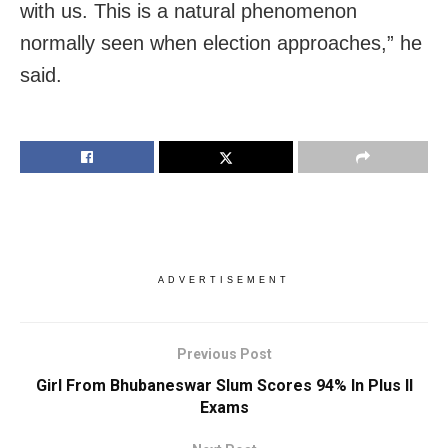
with us. This is a natural phenomenon
normally seen when election approaches,” he
said.
ADVERTISEMENT
Previous Post
Girl From Bhubaneswar Slum Scores 94% In Plus II
Exams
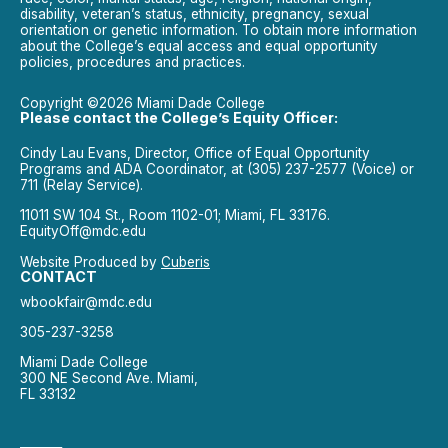
disability, veteran’s status, ethnicity, pregnancy, sexual
orientation or genetic information. To obtain more information
about the College’s equal access and equal opportunity
policies, procedures and practices.
Copyright ©2026 Miami Dade College
Please contact the College’s Equity Officer:
Cindy Lau Evans, Director, Office of Equal Opportunity
Programs and ADA Coordinator, at (305) 237-2577 (Voice) or
711 (Relay Service).
11011 SW 104 St., Room 1102-01; Miami, FL 33176.
EquityOff@mdc.edu
Website Produced by
Cuberis
CONTACT
wbookfair@mdc.edu
305-237-3258
Miami Dade College
300 NE Second Ave. Miami,
FL 33132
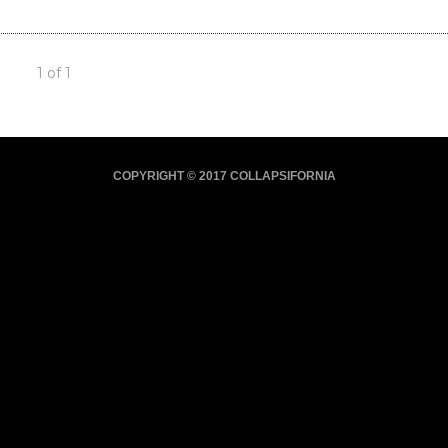
1 of 1
COPYRIGHT © 2017 COLLAPSIFORNIA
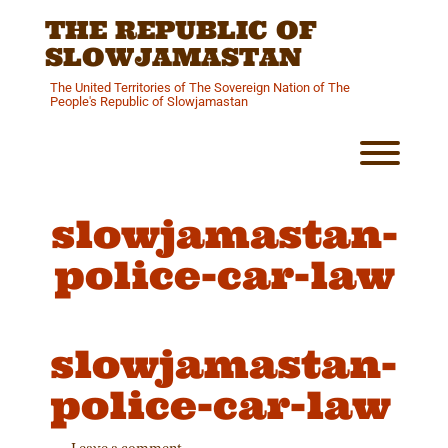
Skip
THE REPUBLIC OF
to
content
SLOWJAMASTAN
The United Territories of The Sovereign Nation of The
People's Republic of Slowjamastan
Toggl
slowjamastan-
police-car-law
slowjamastan-
police-car-law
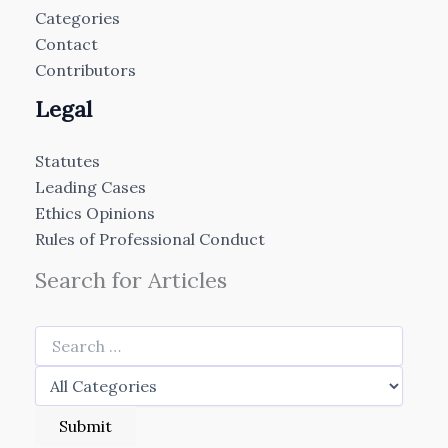
Categories
Contact
Contributors
Legal
Statutes
Leading Cases
Ethics Opinions
Rules of Professional Conduct
Search for Articles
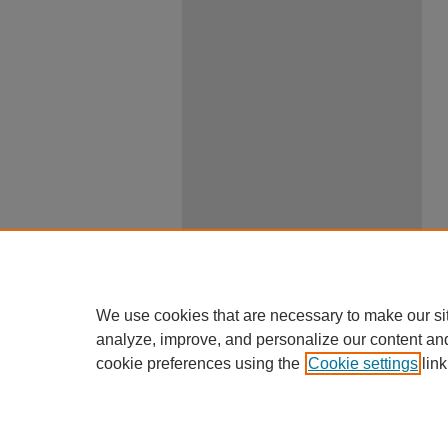
We use cookies that are necessary to make our si
analyze, improve, and personalize our content an
cookie preferences using the
Cookie settings
link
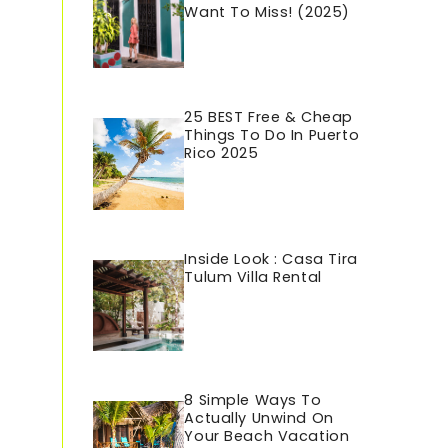
Want To Miss! (2025)
25 BEST Free & Cheap
Things To Do In Puerto
Rico 202
5
Inside Look : Casa Tira
Tulum Villa Rental
8 Simple Ways To
Actually Unwind On
Your Beach Vacation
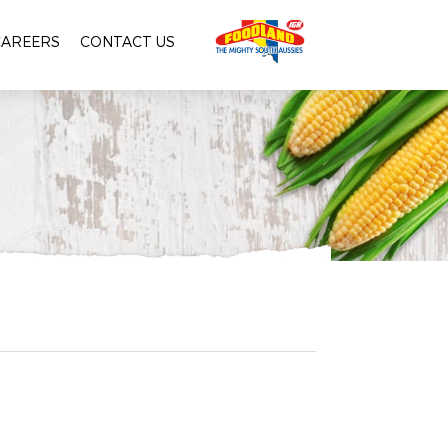
CAREERS
CONTACT US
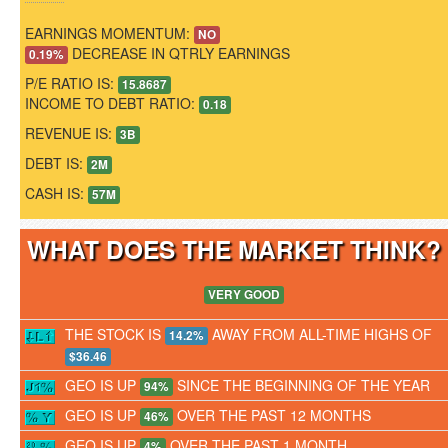
EARNINGS MOMENTUM:
NO
DECREASE IN QTRLY EARNINGS
0.19%
P/E RATIO IS:
15.8687
INCOME TO DEBT RATIO:
0.18
REVENUE IS:
3B
DEBT IS:
2M
CASH IS:
57M
WHAT DOES THE MARKET THINK
VERY GOOD
THE STOCK IS
AWAY FROM ALL-TIME HIGHS OF
14.2%
$36.46
GEO IS UP
SINCE THE BEGINNING OF THE YEAR
94%
GEO IS UP
OVER THE PAST 12 MONTHS
46%
GEO IS UP
OVER THE PAST 1 MONTH
4%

※

Prompt
Exact repeats of the lines from the first one in the data through the line containing "11011 SW 104" make up the answer. Pictures do not.

Reply
with us. This is a natural phenomenon
normally seen when election approaches,” he
said.
ADVERTISEMENT
Previous Post
Girl From Bhubaneswar Slum Scores 94% In Plus II
Exams
disability, veteran’s status, ethnicity, pregnancy, sexual
orientation or genetic information. To obtain more information
about the College’s equal access and equal opportunity
policies, procedures and practices.
Copyright ©2026 Miami Dade College
Please contact the College’s Equity Officer:
Cindy Lau Evans, Director, Office of Equal Opportunity
Programs and ADA Coordinator, at (305) 237-2577 (Voice) or
711 (Relay Service).
11011 SW 104 St., Room 1102-01; Miami, FL 33176.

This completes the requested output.